** RECORDS TO USE **
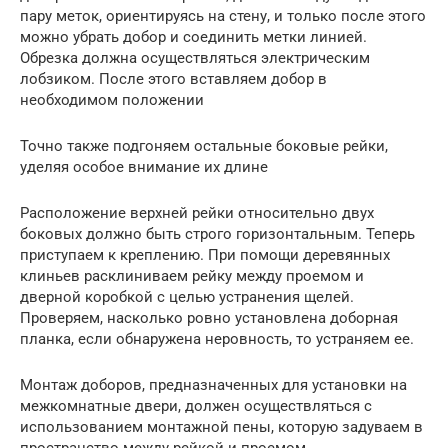
пару меток, ориентируясь на стену, и только после этого
можно убрать добор и соединить метки линией.
Обрезка должна осуществляться электрическим
лобзиком. После этого вставляем добор в
необходимом положении
Точно также подгоняем остальные боковые рейки,
уделяя особое внимание их длине
Расположение верхней рейки относительно двух
боковых должно быть строго горизонтальным. Теперь
приступаем к креплению. При помощи деревянных
клиньев расклиниваем рейку между проемом и
дверной коробкой с целью устранения щелей.
Проверяем, насколько ровно установлена доборная
планка, если обнаружена неровность, то устраняем ее.
Монтаж доборов, предназначенных для установки на
межкомнатные двери, должен осуществляться с
использованием монтажной пены, которую задуваем в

** TRY IT **
Line by line, reproduce the material above exactly, leaving each picture out.

** TASK RESULT **
пару меток, ориентируясь на стену, и только после этого
можно убрать добор и соединить метки линией.
Обрезка должна осуществляться электрическим
лобзиком. После этого вставляем добор в
необходимом положении
Точно также подгоняем остальные боковые рейки,
уделяя особое внимание их длине
Расположение верхней рейки относительно двух
боковых должно быть строго горизонтальным. Теперь
приступаем к креплению. При помощи деревянных
клиньев расклиниваем рейку между проемом и
дверной коробкой с целью устранения щелей.
Проверяем, насколько ровно установлена доборная
планка, если обнаружена неровность, то устраняем ее.
Монтаж доборов, предназначенных для установки на
межкомнатные двери, должен осуществляться с
использованием монтажной пены, которую задуваем в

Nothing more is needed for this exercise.